People First: Helping Employees Navigate Work, Change and Patient Support
Patient support programs have swiftly pivoted to a new normal amid the COVID-19 pandemic, upending typical change management protocols as they aim to balance patients' needs with the safety of the healthcare workforce. Karen Rice, Vice President of Human Resources at Lash Group, shares how she's helping employees navigate that change for the good of patient care.
Q: What is HR's role in supporting people through the COVID-19 pandemic—and change in general?
Karen Rice: We're addressing this from an angle of crisis and change management. COVID-19 is unprecedented—and like any other period of transition, we have to work together to get through it. As the crisis took shape, we knew the safety of our associates would take priority, along with continuing to support our patients. Right away, we moved to remote working to reduce transmission risk. At the same time, patients were understandably worried about the coronavirus and they had questions. So, we aimed to make the transition seamless, giving our associates the equipment and tools to continue delivering exceptional service even during social distancing.

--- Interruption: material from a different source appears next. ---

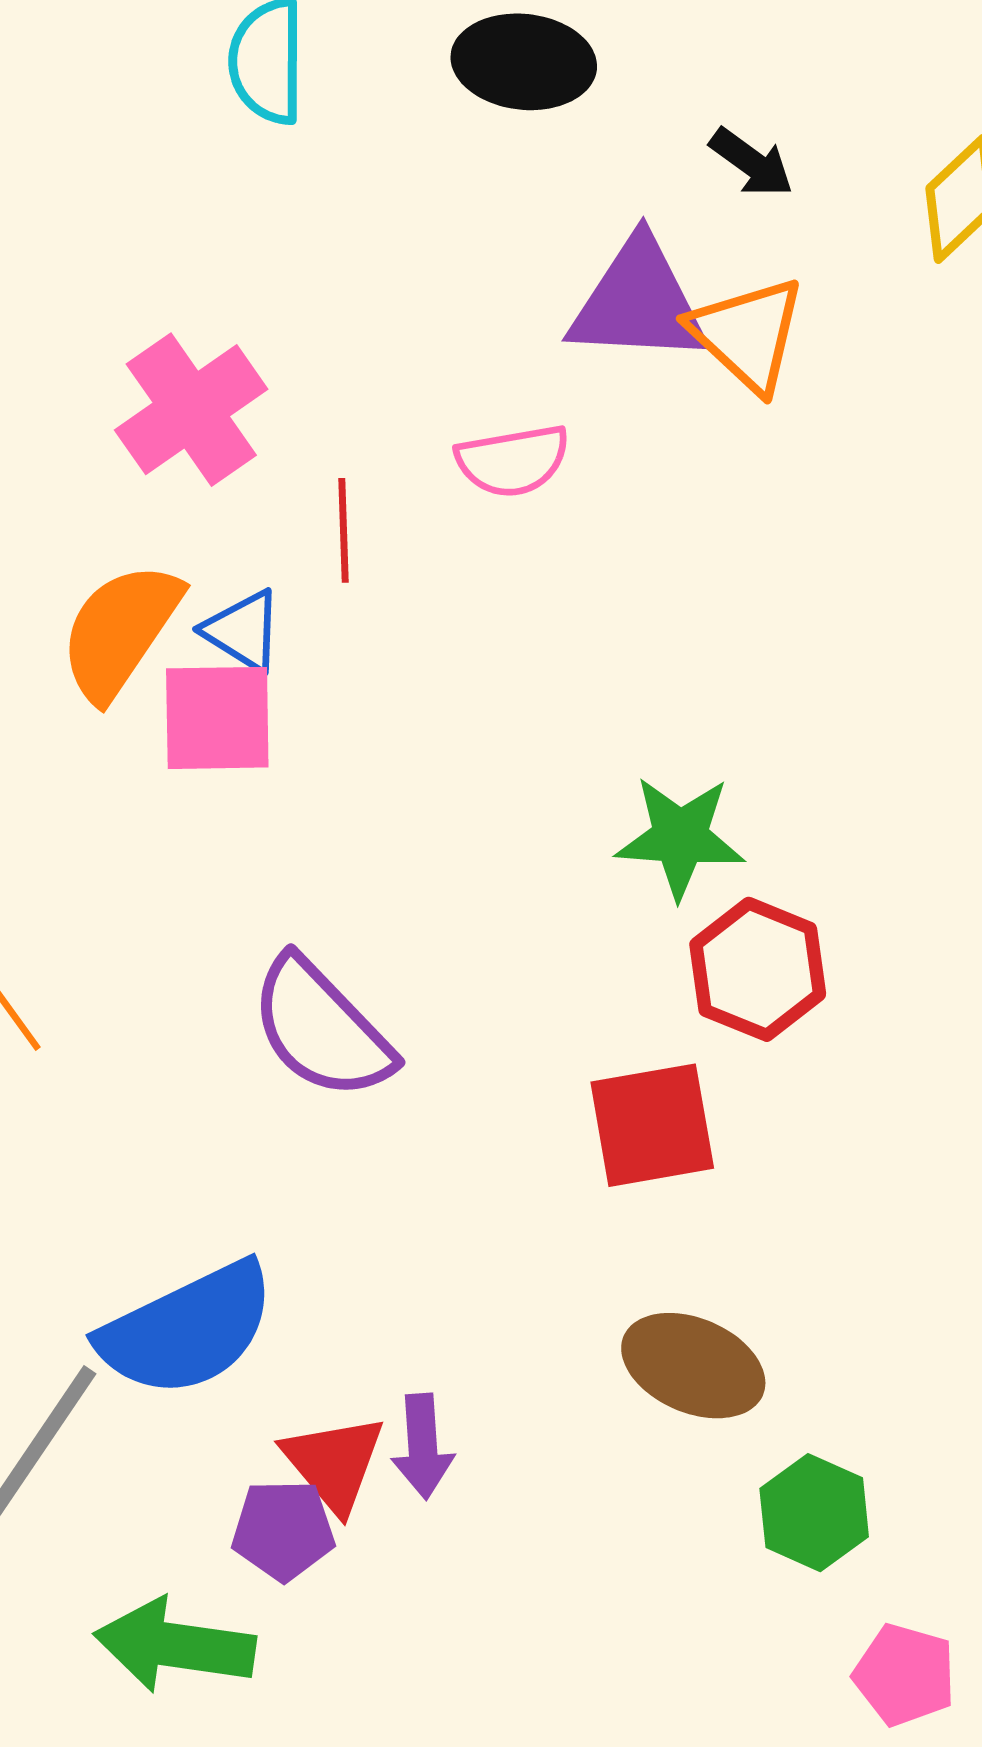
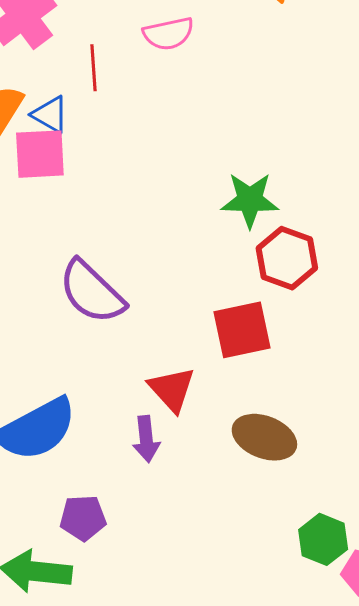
purple arrow: (423, 1446) -> (146, 439), moved
red triangle: (334, 1463) -> (172, 389), moved
green hexagon: (814, 1513) -> (323, 539), moved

Q: In a crisis like the COVID-19 pandemic, you don't always have time to go through a standard change management process. How do you pivot quickly?
KR: You do things in parallel and it requires cross-collaboration. With COVID-19, we aimed to get all associates working remotely by a specific date, but we were ready a week ahead of schedule. People jumped in to help, no matter their role. From reviewing HR policies to breaking down equipment and shipping them to home offices, everyone pitched in for the good of everyone else. You had people from HR, talent acquisition, product management, client analytics, operations, IT, marketing and other departments unite and do what needed to be done. It was amazing to see.
Q: What aspects of Lash Group's response to this crisis make you most proud of your organization?
KR: What struck me was the commitment of the leadership team. They came together on daily working session calls to keep everyone updated, find solutions and rally action. Also, the swift movement from our executive management committee to create recommendations and policy changes has been remarkable. People stepped up to offer help and their contributions were immediately supported, codified and put into action.
Mostly, I'm proud of the grace we've been giving each other and ourselves. Associates now dually manage their personal and professional lives at home. Not only did they have to adapt to remote working, but they also have competing responsibilities like childcare. We all understand that this new normal is a balancing act and we are committed to helping our colleagues adjust.
Q: Crisis or not, the need to find and retain good people is essential. What is Lash Group's strategy for doing that?
KR: The right talent is out there, and we're refining our capabilities and technology to find and keep them. Over the past several months, we've implemented a technology-based assessment for candidates of certain roles to boost our placement strategies. It's a simulated call that candidates take with a hypothetical patient, and it serves two purposes: For one, it helps applicants get a sense of what the job entails. And secondly, it shows our hiring team how candidates would handle certain situations.
From a retention standpoint, associates have said they're happiest when they can best serve patients without the burden of administrative barriers. Our Fusion platform addresses that by walking employees through different screens in real-time during patient calls. These screens act as guideposts for patient interactions, so that staff can elevate their conversations and make the most of their consultative approach.
Q: What role does internal culture and career development play in Lash Group's talent management?
KR: A ton! We're an organization that's focused on inclusion, diversity and bringing your whole self to work. That plays out in several ways, including associate engagement. Fun and learning are major pillars of that engagement model—from cube decorating and holiday recognition in the office to our leadership development programs, lunch and learns, and our new associate feature that encourages engagement during remote work. From a diversity and inclusion perspective, we've launched employee resource groups, including those for our LGBTQ employees, veterans and employees from different cultural backgrounds, among others.
Q: What do you find most rewarding about your work?
KR: Our associates. We're bringing in people who have a daily commitment to putting patients first. The passion they have for helping clients and patients is incredible, even during volatility. When you talk to employees, it's evident that helping people is what they're most proud of. They care not just for patients, but for each other as well. Before we all went remote, I would walk through the hall and often see people collaborating over lunch with smiles galore. It's refreshing to be part of that.